A coconut tree is most abused God’s creation. Years back, when coconut trees were young and very productive, its by-product of copra, when sold to the buyers, a certain coco levy is collected by the government under the name of the copra producer. when the coco levy accumulated into billions of pesos, the government decided to invest it in a commercial private bank, bearing the name of coconut planters, whom they boasted were owned by the coconut farmers. The commercial bank flourished and expanded throughout the country some in foreign lands, but, not anymore owned by the coconut farmers, who owned them only in paper and in the news. The bank is still existing today but the coconut farmers are holding an “empty bag” after parting some of their hard earned income from the sale of copra with a dream to alleviate them from misery.
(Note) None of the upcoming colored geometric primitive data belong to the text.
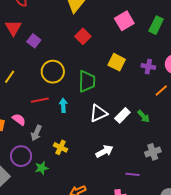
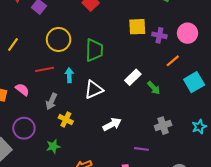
yellow square: (117, 62) -> (137, 27), moved, turned -30
white triangle: (99, 113) -> (94, 90), moved
white rectangle: (122, 115) -> (133, 77), moved
gray arrow: (36, 133) -> (51, 101), moved
green star: (42, 168) -> (53, 146), moved

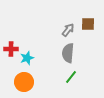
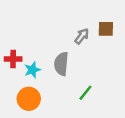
gray semicircle: (68, 53) -> (61, 64), moved

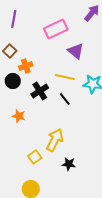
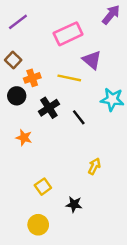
purple line: (14, 19) -> (18, 22), turned 42
yellow line: (65, 77) -> (69, 78), moved
yellow arrow: (55, 140) -> (94, 166), moved, size x0.6
black star: (69, 164) -> (74, 204), moved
Many coconut farmers already died with those dream. Now that those coconut trees are old and unproductive, some coconut farmers are still fooled by coconut lumber businessmen with a “starvation buying price” when coconut farmers try to sell them to make-up for their losses in those forced investment and this has been happening for many years and yet no end is in sight. Government must show compassion to coconut farmers who still wallow in poverty and misery in a similar situation when they first planted those coconut trees, many years back, braving the hazards of nature, rain or shine and many times in an empty stomach.

* * * * * *

The PCA and DENR must help the farmers by issuing guidelines on the buying price per coconut tree so coconut farmers will be made aware. They should also be strict in monitoring the cutting and transporting permit they have issued because it is a known fact that coconut lumber businessmen are fooling their office by using those issued permits many times and again and again by super-imposing the name of the permittee.This has got to stop and help the coconut farmers who are not drug addicts but loyal taxpayers.

* * * * * *

Scoop: Next time when that coconut lumber businessman comes to me and offers to buy some unproductive coconut tree and has not increased his buying price, Table Talk will hang him in the tallest and oldest coconut tree in the farm. This is a fair deal. agree or disagree.